Em evento, Rodrigo Abreu anseia crescimento e valorização da companhia

Em evento realizado pela XP nesta quarta-feira (8), o diretor-presidente da companhia, Rodrigo Abreu, afirmou que a Oi (OIBR3) deve produzir uma receita de R$ 15 bilhões no prazo de dois a três anos.

No entanto, Abreu não levou em conta a parcela de infraestrutura da V.tal (antiga InfraCo) que Oi ainda possui. A empresa secundária contém a parte de fibra óptica da operadora.

Em meados deste ano, 57% do capital da InfraCo foi vendido em oferta para o BTG Pactual (BPAC11) e a Globonet Cabos Submarinos. O valor da transação foi de R$ 12,93 bilhões.

Próximos passos da Nova Oi

Desse modo, a projeção do presidente é que a operadora conclua a venda da oferta móvel no período entre janeiro e março de 2022. Assim como, o domínio de unidade de infraestrutura.

A atenção dos negócios da Oi, de agora em diante, será nos serviços, no atendimento e nos clientes, de acordo com Abreu. Posto que, houve o encerramento da operação móvel e a divisão de estrutura da unidade.

A propósito, a companhia se encontra em um momento de mudança estrutural, entrando em uma nova fase após o fechamento de operação móvel e encerramento do controle.

Além disso, nos últimos nove anos, a companhia ampliou seu mercado de banda larga. Logo, Rodrigo Abreu, prevê potencial de crescimento e valorização da fibra no Brasil.
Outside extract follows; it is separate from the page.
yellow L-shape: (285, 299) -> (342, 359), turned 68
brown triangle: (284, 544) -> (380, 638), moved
Portanto, a intenção da empresa é migrar para a fibra óptica e deixar toda a telefonia de cobre. Ainda de acordo com o diretor-presidente da companhia, a Oi não é apenas a sobra de processos de desinvestimentos, mas sim, uma empresa de potencial com a participação na V.tal.
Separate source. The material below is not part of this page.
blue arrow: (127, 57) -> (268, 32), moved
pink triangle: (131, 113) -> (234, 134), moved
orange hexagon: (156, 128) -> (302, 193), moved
“A fatia de participação de mercado da companhia em cidades onde havia esse serviço saltou de 4% no primeiro trimestre de 2019 para 24% no segundo trimestre de 2021”, pontua.

Oi (OIBR3 e OIBR4) faz leilão hoje para vender empresa de fibra óptica em R$ 12,9 bilhões
Placa da companhia Oi

Término da operação móvel

De acordo com Rodrigo Abreu, as duas companhias, a Nova Oi e V.tal, não farão parte do leilão do 5G para a faixa de 3,5 GHz.

Logo, não há necessidade de participar do leilão dessa frequência. Afinal, a operação móvel está a poucos passos de finalizar. A companhia está apenas aguardando a aprovação regulatória.

Em resumo, este leilão do 5G é a principal banda média harmonizada, mundialmente, para a utilização da tecnologia 5G. Portanto, os dados são expostos em ultra velocidade dos celulares e computadores, através dessa faixa, para para as torres de comunicação.